Thermal fluctuations and inhomogeneous superconductivity in overdoped cuprates

Author: Atkinson, Bill

Affiliation: Trent University

Type: Poster

Display Dates: 20.07.2026 - 21.07.2026

Board: MT-118

This poster is based on Sulangi et al, Phys. Rev. Res. 7, 043201 (2025). Cuprate high temperature superconductors are widely believed to be free from strong-correlation physics in the overdoped limit, where they should fall within the Landau-BCS paradigm.
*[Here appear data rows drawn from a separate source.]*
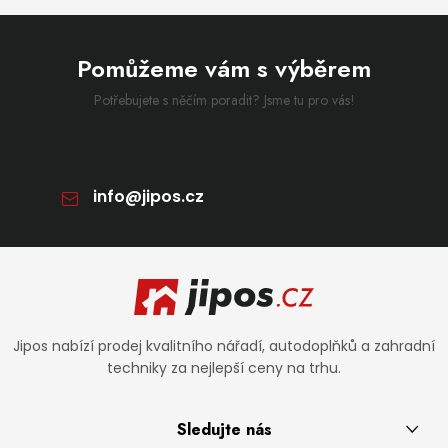
Pomůžeme vám s výběrem
Potřebujete s něčím poradit? Jsme tu pro vás!
info
@
jipos.cz
Zápatí
Jipos nabízí prodej kvalitního nářadí, autodoplňků a zahradní
techniky za nejlepší ceny na trhu.
Sledujte nás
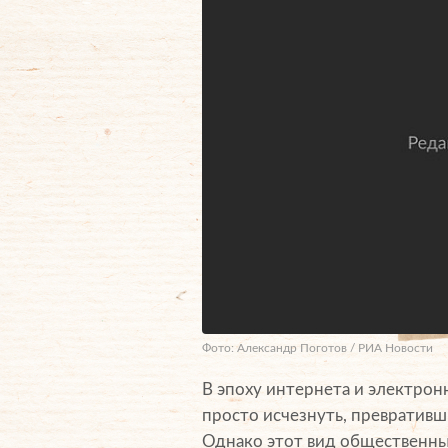
Фото: Александр Поготов / РИА Новости
В эпоху интернета и электрон
просто исчезнуть, превративш
Однако этот вид общественны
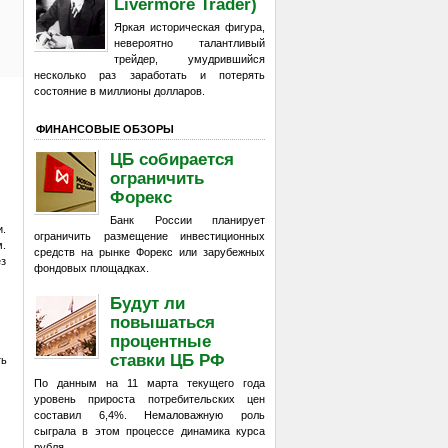
Livermore Trader)
Яркая историческая фигура,
невероятно талантливый
трейдер, умудрившийся
несколько раз заработать и потерять
состояние в миллионы долларов.
ФИНАНСОВЫЕ ОБЗОРЫ
ЦБ собирается
ограничить
Форекс
Банк России планирует
и.
ограничить размещение инвестиционных
м.
средств на рынке Форекс или зарубежных
ез
фондовых площадках.
Будут ли
повышаться
процентные
ставки ЦБ РФ
ть
По данным на 11 марта текущего года
уровень прироста потребительских цен
составил 6,4%. Немаловажную роль
сыграла в этом процессе динамика курса
рубля.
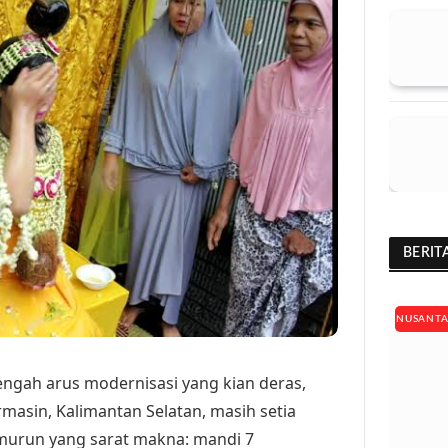
BERIT
NUSANT
engah arus modernisasi yang kian deras,
masin, Kalimantan Selatan, masih setia
emurun yang sarat makna: mandi 7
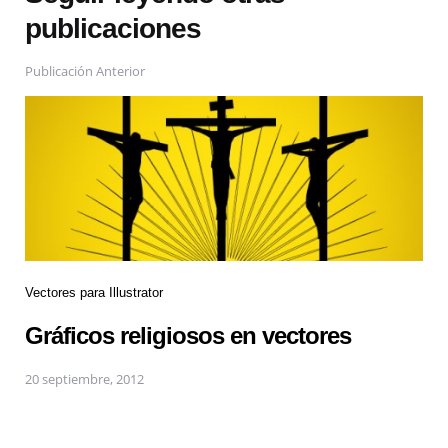
publicaciones
Publicación Anterior
Vectores para Illustrator
Gráficos religiosos en vectores
20 septiembre, 2012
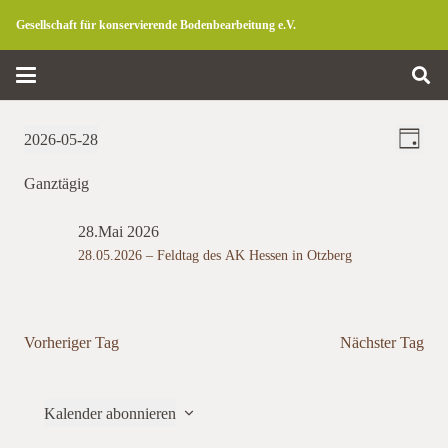
Gesellschaft für konservierende Bodenbearbeitung e.V.
Ansicht
Verans
Veranstaltungen
2026-05-28
Tag
Ansich
Navigat
für
Datum
Naviga
Ganztägig
28.
wählen.
Mai
28.Mai 2026
2026
28.05.2026 – Feldtag des AK Hessen in Otzberg
Vorheriger Tag
Nächster Tag
Kalender abonnieren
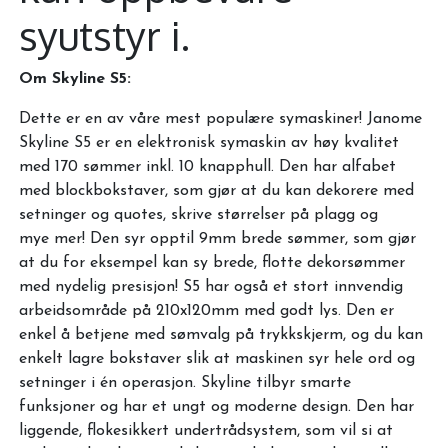
syutstyr i.
Om Skyline S5:
Dette er en av våre mest populære symaskiner! Janome
Skyline S5 er en elektronisk symaskin av høy kvalitet
med 170 sømmer inkl. 10 knapphull. Den har alfabet
med blockbokstaver, som gjør at du kan dekorere med
setninger og quotes, skrive størrelser på plagg og
mye mer! Den syr opptil 9mm brede sømmer, som gjør
at du for eksempel kan sy brede, flotte dekorsømmer
med nydelig presisjon! S5 har også et stort innvendig
arbeidsområde på 210x120mm med godt lys. Den er
enkel å betjene med sømvalg på trykkskjerm, og du kan
enkelt lagre bokstaver slik at maskinen syr hele ord og
setninger i én operasjon. Skyline tilbyr smarte
funksjoner og har et ungt og moderne design. Den har
liggende, flokesikkert undertrådsystem, som vil si at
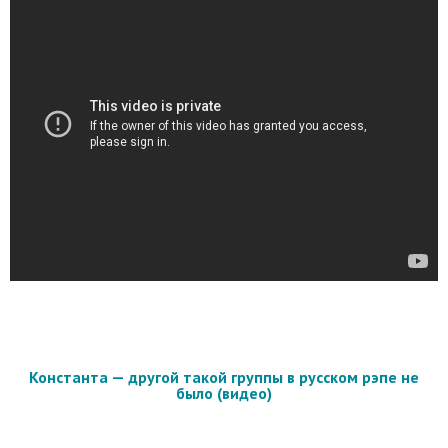
Константа — другой такой группы в русском рэпе не
было (видео)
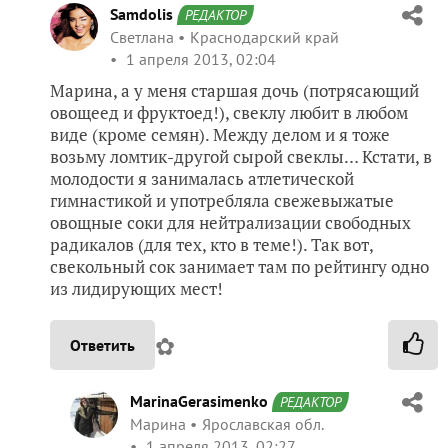
Samdolis
РЕДАКТОР
Светлана
Краснодарский край
1 апреля 2013, 02:04
Марина, а у меня старшая дочь (потрясающий
овощеед и фруктоед!), свеклу любит в любом
виде (кроме семян). Между делом и я тоже
возьму ломтик-другой сырой свеклы… Кстати, в
молодости я занималась атлетической
гимнастикой и употребляла свежевыжатые
овощные соки для нейтрализации свободных
радикалов (для тех, кто в теме!). Так вот,
свекольный сок занимает там по рейтингу одно
из лидирующих мест!
✿
Ответить
MarinaGerasimenko
РЕДАКТОР
Марина
Ярославская обл.
1 апреля 2013, 02:27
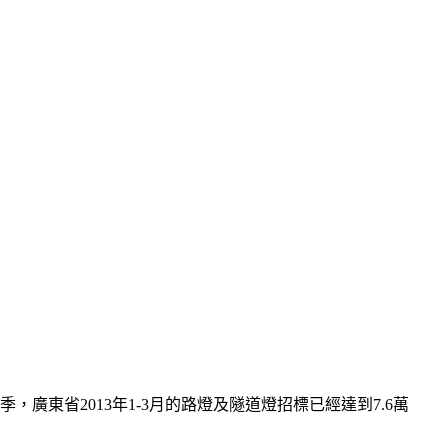
廣東省2013年1-3月的路燈及隧道燈招標已經達到7.6萬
However, various experimental observations appear incompatible with this belief: the superfluid density in La2-xSrxCuO4 thin films is proportional to Tc, rather than electron density; scanning tunneling spectroscopy experiments on Bi2Sr2CuO6+d find evidence for a two-gap structure like that in underdoped cuprates; transport and photoemission experiments see evidence for superconducting fluctuations well above Tc; and tunneling experiments find strong nanoscale inhomogeneities---with the spectral gap in the superconducting state varying by a factor of 2 or more on nanometer length scales---in several materials. We propose that the primary source of inhomogeneity is a pairing interaction that fluctuates by an order of magnitude over nanometer distances, and show that a model built on this assumption reproduces the two-gap spectrum with a spatially uniform subgap and an inhomogneous large gap that is seen in tunneling experiments.